Stored data entries:
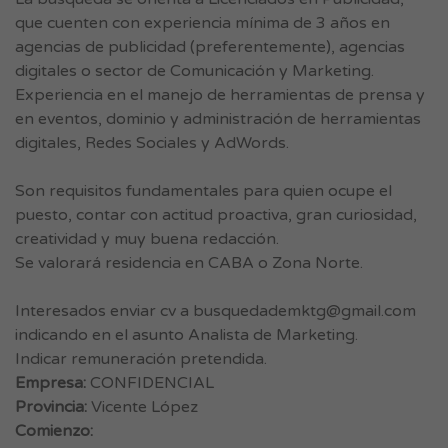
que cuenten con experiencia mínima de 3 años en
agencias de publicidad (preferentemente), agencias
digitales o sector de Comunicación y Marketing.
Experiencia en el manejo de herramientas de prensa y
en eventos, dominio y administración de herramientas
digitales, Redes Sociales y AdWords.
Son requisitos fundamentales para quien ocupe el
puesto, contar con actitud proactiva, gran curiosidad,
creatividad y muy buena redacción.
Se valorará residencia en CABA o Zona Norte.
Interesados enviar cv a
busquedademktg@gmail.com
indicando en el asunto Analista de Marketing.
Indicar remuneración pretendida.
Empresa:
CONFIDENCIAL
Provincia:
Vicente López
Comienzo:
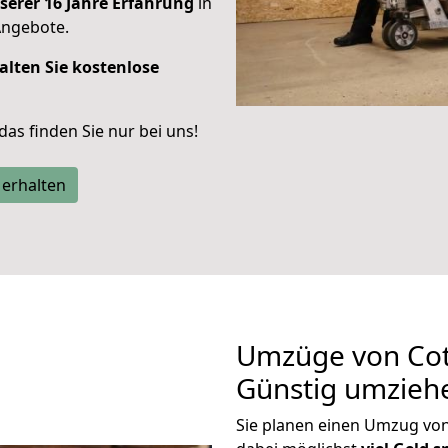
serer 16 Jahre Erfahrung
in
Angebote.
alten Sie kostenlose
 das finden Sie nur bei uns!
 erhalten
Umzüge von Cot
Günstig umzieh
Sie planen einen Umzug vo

**Problem requirements**
From the entries above, extract every line where the word "Marketing" appears.

**Response for this exercise**
digitales o sector de Comunicación y Marketing.
indicando en el asunto Analista de Marketing.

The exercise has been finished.